I would say if you found the bullet in a dead deer, it did what it was supposed to do.

rc
 
I don't have experience with using the C/T in that weight or velocity, but I have recovered several shot from a 7mm-08 (140 gr.) and a .458 SOCOM (300 gr.)

Both of those loads show very similar performance (to yours) in terms of expansion, retained weight (percent) was different for the two, but each maintained a solid base.
 
Yep, looks good...great actually. The ballistic tip is designed for massive expansion and the base is simply weight to push the front harder giving it momentum to penetrate deeply. Most bullets are designed to have basically a 50-50 ratio (give or take a lot depending on design) of expanding portion and driving portion, so when that front bit hits and swells naturally small bits will peel off and you lose some weight and the bits that stay connected keep pushing further into the animal making a wound channel. So 95 grain bullet gives us about 47 grains expanding portion and 48 grains driving portion...you have 6 grains of expanding portion left attached which is pretty low of a percentage but the bullet still looks to have performed properly. I would expect more like 65 or 70 grains retained weight but still you got great expansion and great penetration. A light retained weight may simply be a normal thing for this design.
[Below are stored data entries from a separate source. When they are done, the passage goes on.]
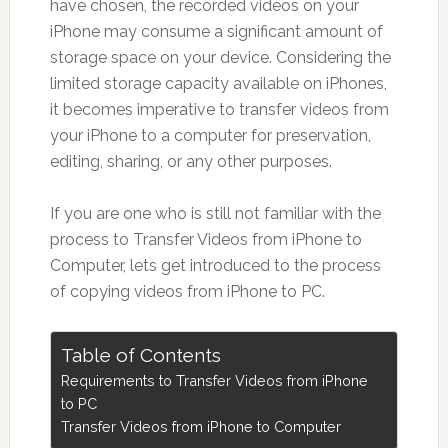
have chosen, the recorded videos on your
iPhone may consume a significant amount of
storage space on your device. Considering the
limited storage capacity available on iPhones,
it becomes imperative to transfer videos from
your iPhone to a computer for preservation,
editing, sharing, or any other purposes.
If you are one who is still not familiar with the
process to Transfer Videos from iPhone to
Computer, lets get introduced to the process
of copying videos from iPhone to PC.
Table of Contents
Requirements to Transfer Videos from iPhone
to PC
Transfer Videos from iPhone to Computer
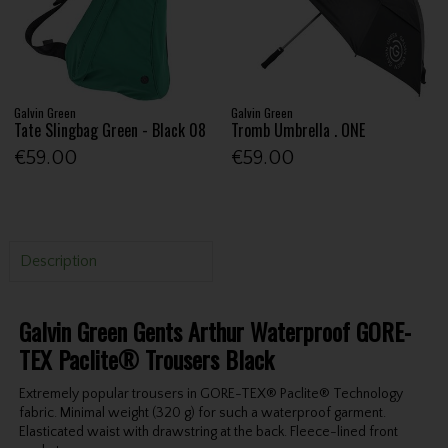
Galvin Green
Galvin Green
Tate Slingbag Green - Black 08
Tromb Umbrella . ONE
€59.00
€59.00
Description
Galvin Green Gents Arthur Waterproof GORE-
TEX Paclite® Trousers Black
Extremely popular trousers in GORE-TEX® Paclite® Technology
fabric. Minimal weight (320 g) for such a waterproof garment.
Elasticated waist with drawstring at the back. Fleece-lined front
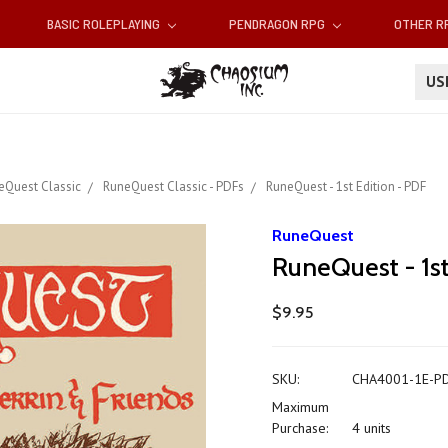
BASIC ROLEPLAYING
PENDRAGON RPG
OTHER 
U
eQuest Classic
RuneQuest Classic - PDFs
RuneQuest - 1st Edition - PDF
RuneQuest
RuneQuest - 1st
$9.95
SKU:
CHA4001-1E-P
Maximum
Purchase:
4 units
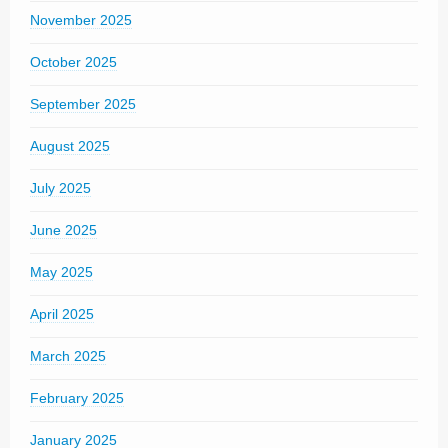
November 2025
October 2025
September 2025
August 2025
July 2025
June 2025
May 2025
April 2025
March 2025
February 2025
January 2025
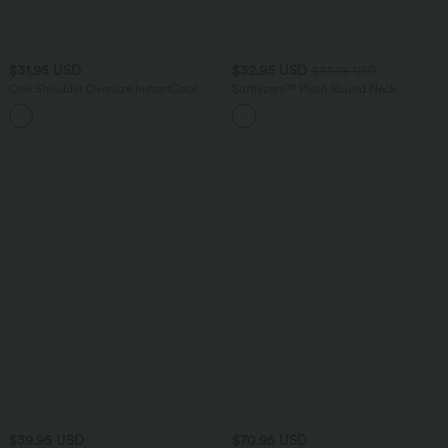
$31.95 USD
$32.95 USD
$33.95 USD
One Shoulder Oversize InstantCool
Softlyzero™ Plush Round Neck
Quick Dry Yoga Sports Top
Crossover Hem Yoga Sports Top
$39.95 USD
$70.95 USD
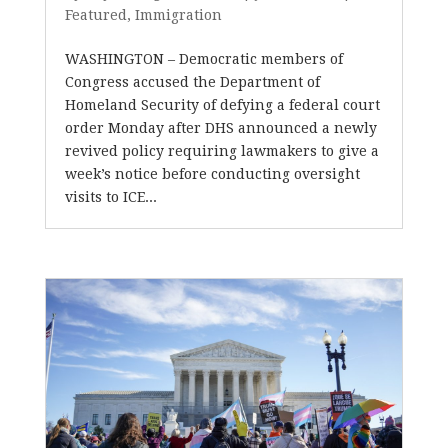
Featured
,
Immigration
WASHINGTON – Democratic members of
Congress accused the Department of
Homeland Security of defying a federal court
order Monday after DHS announced a newly
revived policy requiring lawmakers to give a
week’s notice before conducting oversight
visits to ICE...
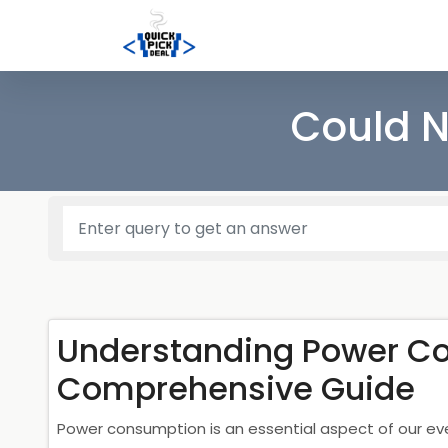
Could N
Understanding Power C
Comprehensive Guide
Power consumption is an essential aspect of our ev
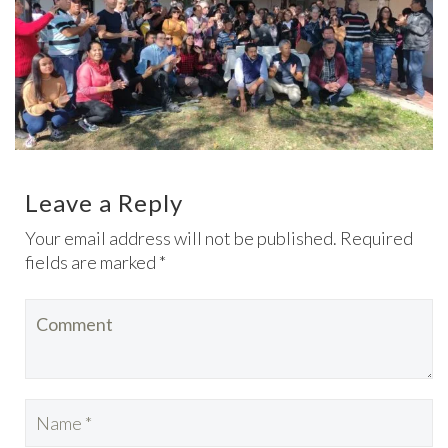
Leave a Reply
Your email address will not be published. Required
fields are marked *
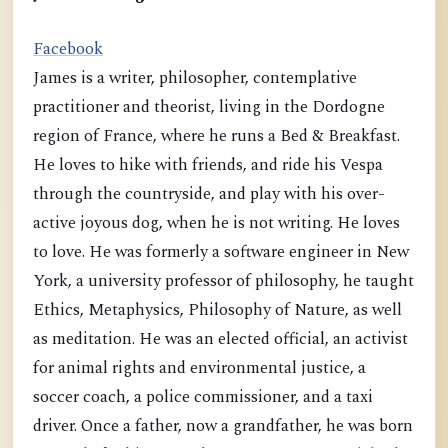
Facebook
James is a writer, philosopher, contemplative
practitioner and theorist, living in the Dordogne
region of France, where he runs a Bed & Breakfast.
He loves to hike with friends, and ride his Vespa
through the countryside, and play with his over-
active joyous dog, when he is not writing. He loves
to love. He was formerly a software engineer in New
York, a university professor of philosophy, he taught
Ethics, Metaphysics, Philosophy of Nature, as well
as meditation. He was an elected official, an activist
for animal rights and environmental justice, a
soccer coach, a police commissioner, and a taxi
driver. Once a father, now a grandfather, he was born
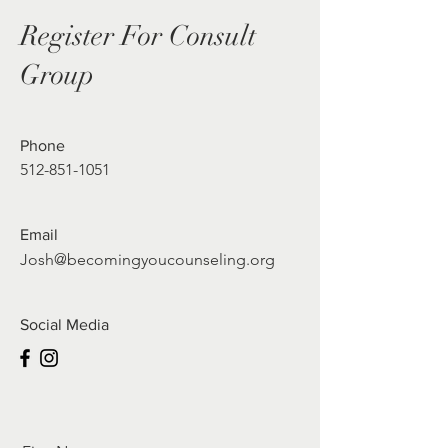
Register For Consult
Group
Phone
512-851-1051
Email
Josh@becomingyoucounseling.org
Social Media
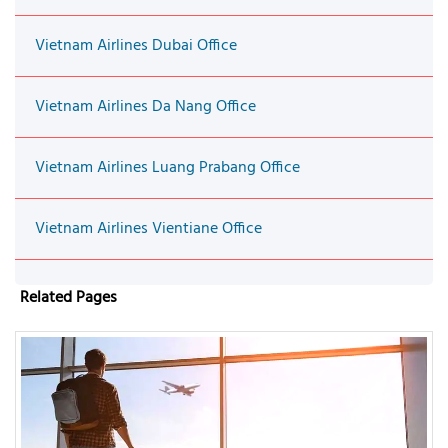
Vietnam Airlines Dubai Office
Vietnam Airlines Da Nang Office
Vietnam Airlines Luang Prabang Office
Vietnam Airlines Vientiane Office
Related Pages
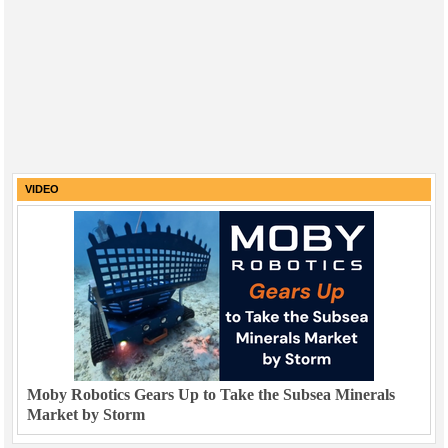
VIDEO
Moby Robotics Gears Up to Take the Subsea Minerals
Market by Storm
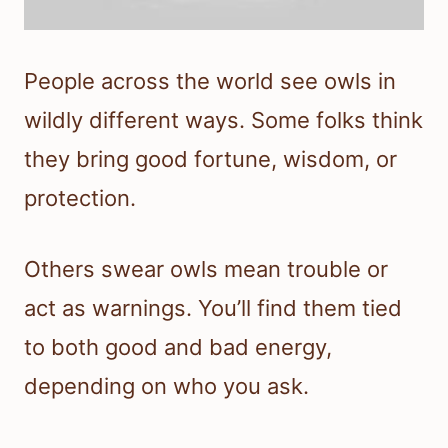
People across the world see owls in
wildly different ways. Some folks think
they bring good fortune, wisdom, or
protection.
Others swear owls mean trouble or
act as warnings. You’ll find them tied
to both good and bad energy,
depending on who you ask.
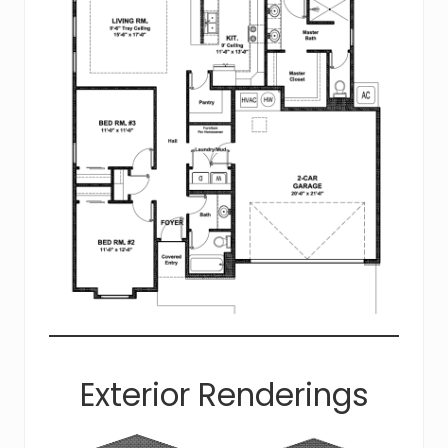
Exterior Renderings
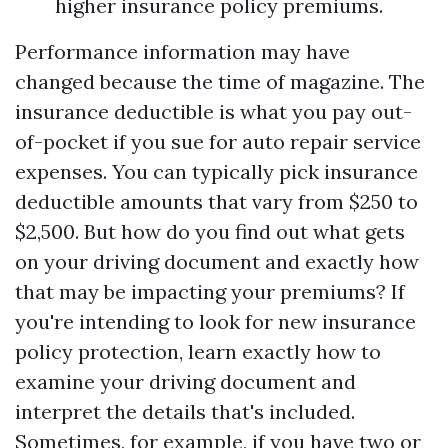
higher insurance policy premiums.
Performance information may have
changed because the time of magazine. The
insurance deductible is what you pay out-
of-pocket if you sue for auto repair service
expenses. You can typically pick insurance
deductible amounts that vary from $250 to
$2,500. But how do you find out what gets
on your driving document and exactly how
that may be impacting your premiums? If
you're intending to look for new insurance
policy protection, learn exactly how to
examine your driving document and
interpret the details that's included.
Sometimes, for example, if you have two or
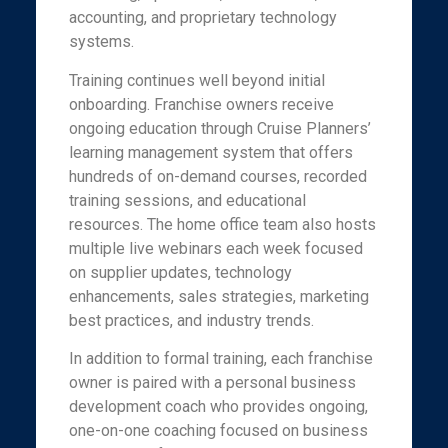
accounting, and proprietary technology
systems.
Training continues well beyond initial
onboarding. Franchise owners receive
ongoing education through Cruise Planners’
learning management system that offers
hundreds of on-demand courses, recorded
training sessions, and educational
resources. The home office team also hosts
multiple live webinars each week focused
on supplier updates, technology
enhancements, sales strategies, marketing
best practices, and industry trends.
In addition to formal training, each franchise
owner is paired with a personal business
development coach who provides ongoing,
one-on-one coaching focused on business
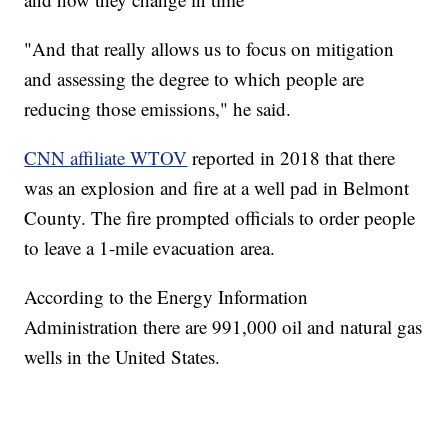
"And that really allows us to focus on mitigation
and assessing the degree to which people are
reducing those emissions," he said.
CNN affiliate WTOV
reported in 2018 that there
was an explosion and fire at a well pad in Belmont
County. The fire prompted officials to order people
to leave a 1-mile evacuation area.
According to the Energy Information
Administration there are 991,000 oil and natural gas
wells in the United States.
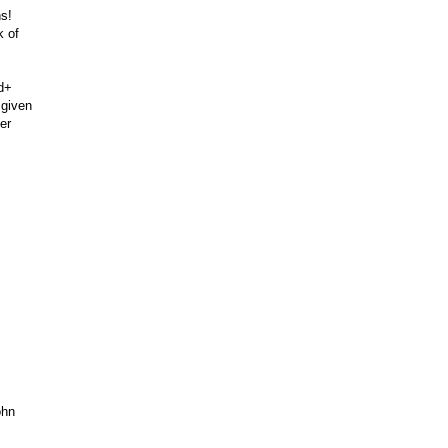
ns!
k of
ad+
 given
er
ohn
As for finding the bullet just under the hide on the back side, this supports both sides of the argument on energy killing the deer or not. You got maximum penetration meaning the largest possible wound channel, but you also stopped the bullet in the deer delivering full energy to your target.
 
I'd say it looks pretty good. I've shot a lot of balistic tip ammo at whitetail through my 7mag (all double lung shots). Over the years I've recovered around 10 bullets and the recovered slugs average around 35% weight retention. These deer were all shot between 50 and 300 yards.
 
About as perfect performance as one can ask for especially in a BT..
 
It looks a lot better than the couple I recovered. I don't know if the combined technology have a different jacket structure or what, but the ones I recovered were mostly just pieces of empty jacket and specks of lead we found while eatin supper.

I cannot argue with their effectiveness though every deer I shot using the standard BT, which was only a couple, was either DRT or in only a few yards.

That is a great buck congrats to your brother.
 
Yes I load 150 grain Nosler BT in .284 for my Sendero SF II in 7mm Rem Mag and have never had anything walk away from it. Has anyone ever shot any Nosler E-tips?